“My name is Eleanor Hamblyn, and I keep the food-shop close to Camp’s Gulch depot; can you direct me there, please? They will be in such a state of worry about me at home,” she said, with a pathetic little break in her tone caused by weariness and fright, for the man had not relinquished her hand.
The moon was coming up, and the purple gloom was being shot with silvery light, when the man suddenly exclaimed, in a tone of delight—
“By all that is wonderful, I believe you are my Miss Nell, my good friend of nearly two years ago!”
“Mr. Bronson?” she said, in amazement. Then, because her relief was so great, collapsed suddenly in a flood of undignified tears.
“Poor little girl!” he said gently. “Come over to my fire, and I will give you some supper. But are you hurt?” he asked anxiously, as Nell stood quaking, shivering on the edge of the yawning pocket, which the light of the rising moon showed so plainly now.
“No, thank you; but I am very tired, and—and hungry,” she admitted, in a burst of candour. “I was rather frightened too, for I thought you were a miner, and some of the people about here are very rough.”
“I am afraid that I look rather rough too, but I have been on the tramp for two weeks now, and work of that sort soon rubs the fresh newness from one’s appearance. Sit down on this stone by the fire, and I will get you a mug of tea and a rasher of bacon in no time. One good turn deserves another, you know, and the last time we met it was you who succoured me,” he said, seating her on a big flat stone close to the blazing wood fire, and then bustling about with hospitable haste to get her some supper, which she was needing so badly.

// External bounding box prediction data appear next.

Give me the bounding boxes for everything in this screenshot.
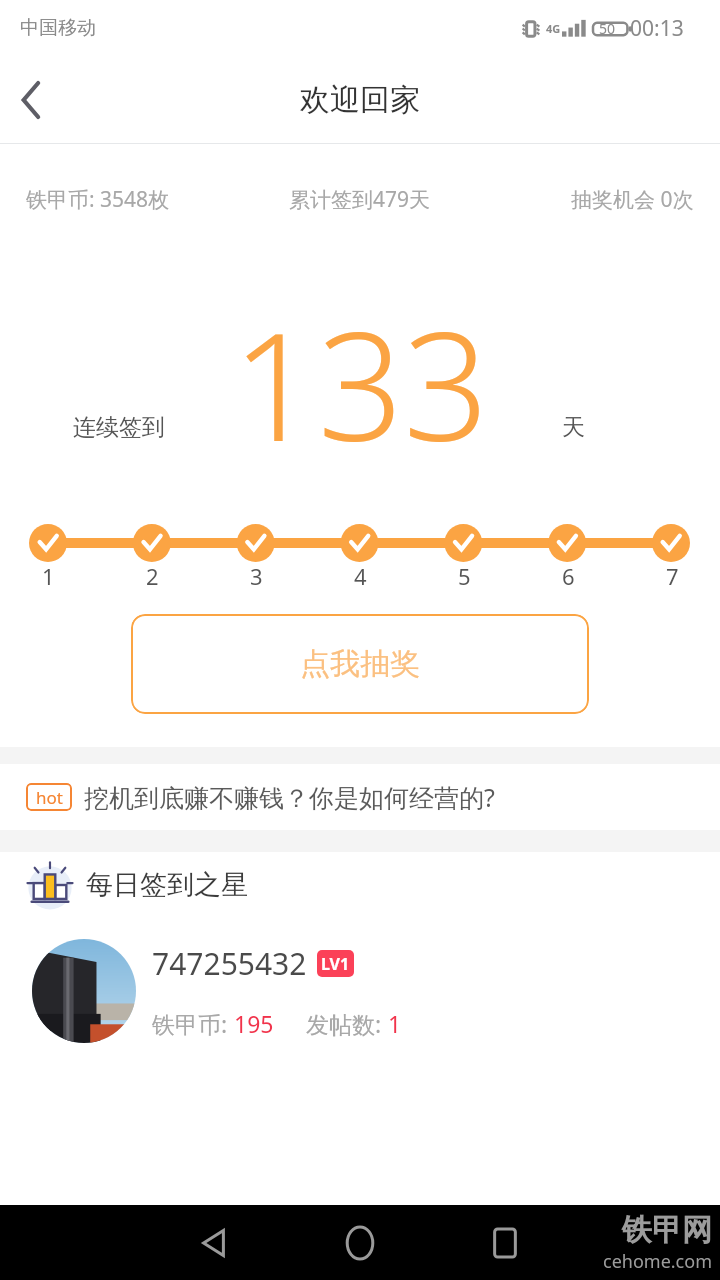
button[interactable]: Recents <box>470 1208 540 1278</box>
staticText: LV1 <box>321 953 350 975</box>
staticText: 50 <box>599 19 616 38</box>
staticText: 发帖数: <box>306 1008 388 1039</box>
staticText: 1 <box>42 561 55 591</box>
staticText: 铁甲网 <box>622 1211 712 1249</box>
staticText: 4G <box>546 21 561 36</box>
staticText: 00:13 <box>630 14 684 43</box>
staticText: 133 <box>232 281 489 485</box>
staticText: 4 <box>354 561 367 591</box>
staticText: 挖机到底赚不赚钱？你是如何经营的? <box>84 780 495 814</box>
staticText: 累计签到479天 <box>289 185 431 214</box>
staticText: hot <box>36 786 63 809</box>
button[interactable]: Home <box>325 1208 395 1278</box>
staticText: 天 <box>562 413 585 442</box>
staticText: 2 <box>146 561 159 591</box>
staticText: cehome.com <box>603 1249 712 1274</box>
staticText: 铁甲币: 3548枚 <box>26 185 170 214</box>
button[interactable]: Back <box>0 68 64 132</box>
staticText: 747255432 <box>152 943 307 984</box>
button[interactable]: hot <box>0 764 720 830</box>
staticText: 铁甲币: <box>152 1008 234 1039</box>
button[interactable]: 747255432 <box>0 918 720 1063</box>
staticText: 1 <box>388 1008 402 1039</box>
staticText: 连续签到 <box>73 413 165 442</box>
staticText: 每日签到之星 <box>86 868 248 902</box>
staticText: 195 <box>234 1008 274 1039</box>
staticText: 点我抽奖 <box>300 645 420 683</box>
staticText: 抽奖机会 0次 <box>571 185 694 214</box>
staticText: 欢迎回家 <box>300 81 420 119</box>
button[interactable]: Back <box>180 1208 250 1278</box>
button[interactable]: 点我抽奖 <box>131 614 589 714</box>
staticText: 7 <box>666 561 679 591</box>
staticText: 6 <box>562 561 575 591</box>
staticText: 3 <box>250 561 263 591</box>
staticText: 中国移动 <box>20 16 96 40</box>
staticText: 5 <box>458 561 471 591</box>
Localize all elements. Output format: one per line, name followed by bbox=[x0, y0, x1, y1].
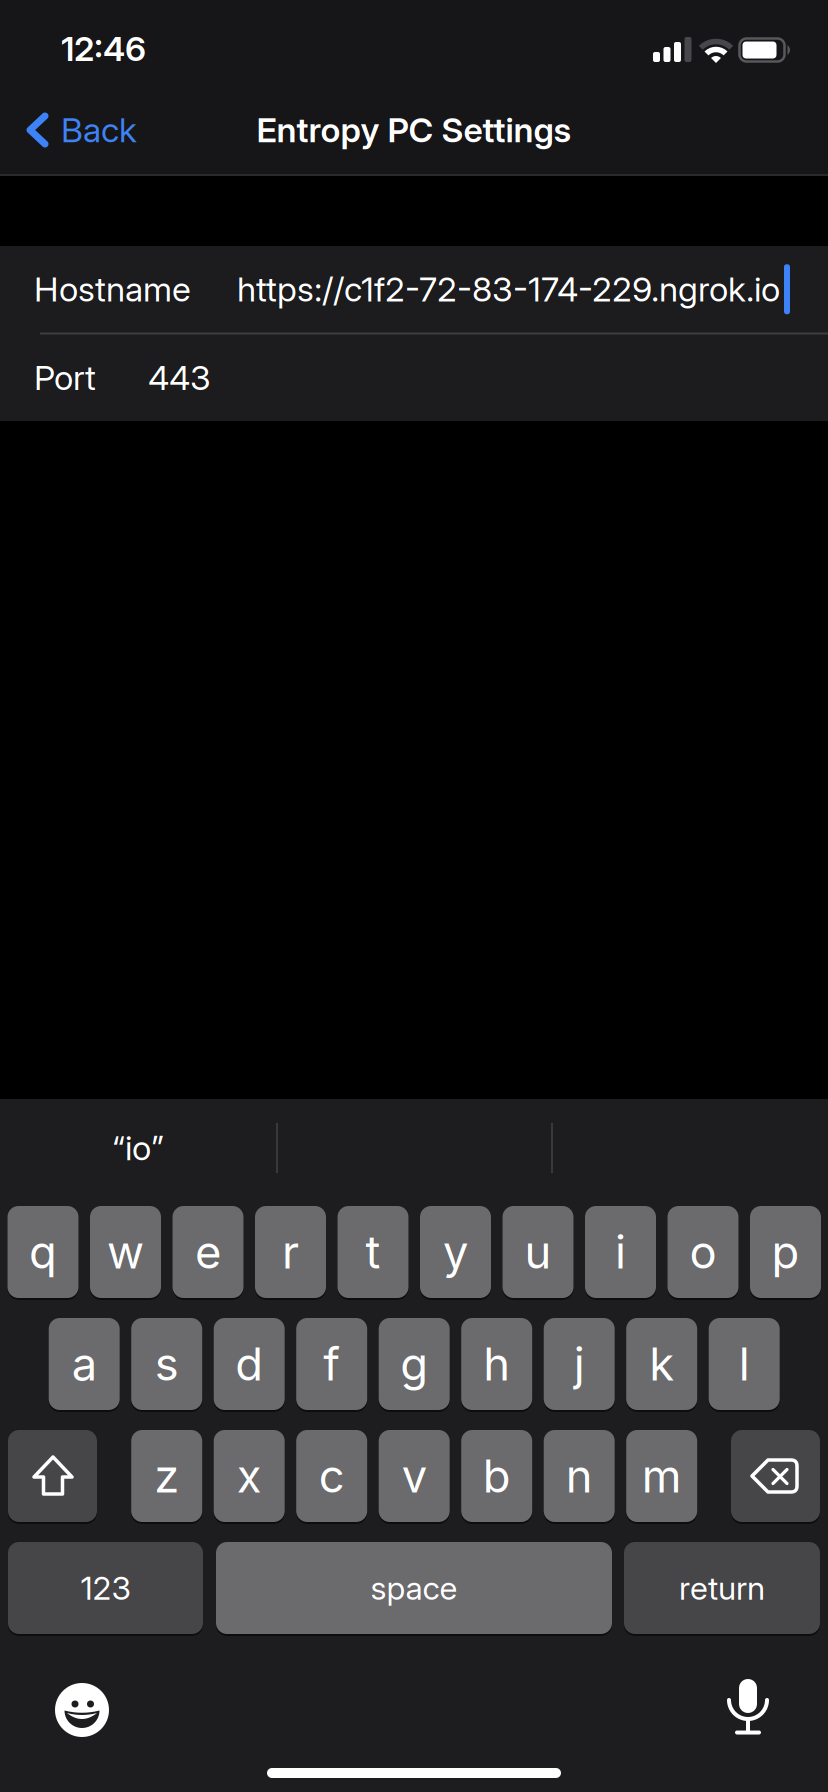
staticText: m bbox=[642, 1449, 682, 1504]
button[interactable]: r bbox=[255, 1205, 326, 1299]
staticText: i bbox=[615, 1225, 626, 1280]
staticText: s bbox=[155, 1337, 179, 1392]
button[interactable]: n bbox=[544, 1429, 615, 1523]
staticText: Hostname bbox=[34, 269, 191, 310]
button[interactable]: d bbox=[214, 1317, 285, 1411]
button[interactable]: c bbox=[296, 1429, 367, 1523]
staticText: Port bbox=[34, 357, 96, 398]
staticText: d bbox=[235, 1337, 263, 1392]
staticText: x bbox=[237, 1449, 262, 1504]
button[interactable]: m bbox=[626, 1429, 697, 1523]
button[interactable]: z bbox=[131, 1429, 202, 1523]
staticText: “io” bbox=[112, 1127, 164, 1168]
button[interactable]: space bbox=[216, 1541, 612, 1635]
staticText: return bbox=[679, 1569, 765, 1607]
staticText: y bbox=[443, 1225, 468, 1280]
button[interactable]: x bbox=[214, 1429, 285, 1523]
button[interactable]: u bbox=[502, 1205, 574, 1299]
button[interactable]: 123 bbox=[8, 1541, 203, 1635]
staticText: Back bbox=[61, 109, 137, 150]
button[interactable]: Shift bbox=[8, 1429, 97, 1523]
staticText: Entropy PC Settings bbox=[256, 109, 572, 150]
button[interactable]: j bbox=[544, 1317, 615, 1411]
staticText: k bbox=[649, 1337, 674, 1392]
staticText: c bbox=[319, 1449, 345, 1504]
staticText: f bbox=[323, 1337, 340, 1392]
button[interactable]: b bbox=[461, 1429, 532, 1523]
staticText: h bbox=[483, 1337, 510, 1392]
button[interactable]: t bbox=[338, 1205, 408, 1299]
staticText: o bbox=[690, 1225, 716, 1280]
staticText: 443 bbox=[148, 357, 211, 398]
staticText: v bbox=[402, 1449, 427, 1504]
button[interactable]: Port bbox=[0, 334, 828, 421]
button[interactable]: Hostname bbox=[0, 246, 828, 332]
staticText: 123 bbox=[80, 1569, 130, 1607]
button[interactable]: e bbox=[172, 1205, 244, 1299]
staticText: u bbox=[524, 1225, 552, 1280]
button[interactable]: q bbox=[8, 1205, 78, 1299]
staticText: 12:46 bbox=[61, 28, 146, 69]
button[interactable]: i bbox=[585, 1205, 656, 1299]
button[interactable]: a bbox=[49, 1317, 120, 1411]
staticText: n bbox=[566, 1449, 593, 1504]
staticText: l bbox=[739, 1337, 750, 1392]
staticText: t bbox=[366, 1225, 380, 1280]
staticText: g bbox=[400, 1337, 428, 1392]
staticText: j bbox=[574, 1337, 585, 1392]
button[interactable]: o bbox=[668, 1205, 738, 1299]
button[interactable]: return bbox=[624, 1541, 820, 1635]
button[interactable]: p bbox=[750, 1205, 821, 1299]
staticText: space bbox=[370, 1569, 458, 1607]
staticText: r bbox=[282, 1225, 299, 1280]
button[interactable]: v bbox=[379, 1429, 450, 1523]
staticText: a bbox=[72, 1337, 97, 1392]
staticText: e bbox=[195, 1225, 221, 1280]
button[interactable]: h bbox=[461, 1317, 532, 1411]
staticText: https://c1f2-72-83-174-229.ngrok.io bbox=[237, 269, 780, 310]
button[interactable]: g bbox=[379, 1317, 450, 1411]
button[interactable]: Back bbox=[0, 86, 137, 174]
button[interactable]: Delete bbox=[731, 1429, 820, 1523]
staticText: z bbox=[154, 1449, 179, 1504]
button[interactable]: “io” bbox=[0, 1099, 276, 1197]
staticText: w bbox=[107, 1225, 144, 1280]
button[interactable]: y bbox=[420, 1205, 491, 1299]
button[interactable]: Emoji bbox=[54, 1682, 110, 1738]
button[interactable]: Dictate bbox=[726, 1678, 770, 1740]
staticText: q bbox=[29, 1225, 57, 1280]
button[interactable]: w bbox=[90, 1205, 161, 1299]
staticText: b bbox=[483, 1449, 511, 1504]
button[interactable]: l bbox=[709, 1317, 780, 1411]
button[interactable]: s bbox=[131, 1317, 202, 1411]
button[interactable]: k bbox=[626, 1317, 697, 1411]
button[interactable]: f bbox=[296, 1317, 367, 1411]
staticText: p bbox=[772, 1225, 800, 1280]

Nell felt too tremulous and unsteady to trust herself to say much for a few minutes, and she sat watching him in silence, and wondering how it chanced that a man with so much culture and refinement, should be roughing it in the wilds like a common miner.
“Are you criticizing my cookery, or are you wondering how it is that I am wandering round in this fashion, and leading such a vagabond life?” he asked abruptly, as he carefully lifted a tin mug of tea from the coals and brought it to her.
Nell laughed softly. “I was not thinking of the cookery; but it did puzzle me that you should be wandering about in such a fashion, because you—you don’t match the life,” she said, with a little halting confusion of speech, feeling rather ashamed of her curiosity.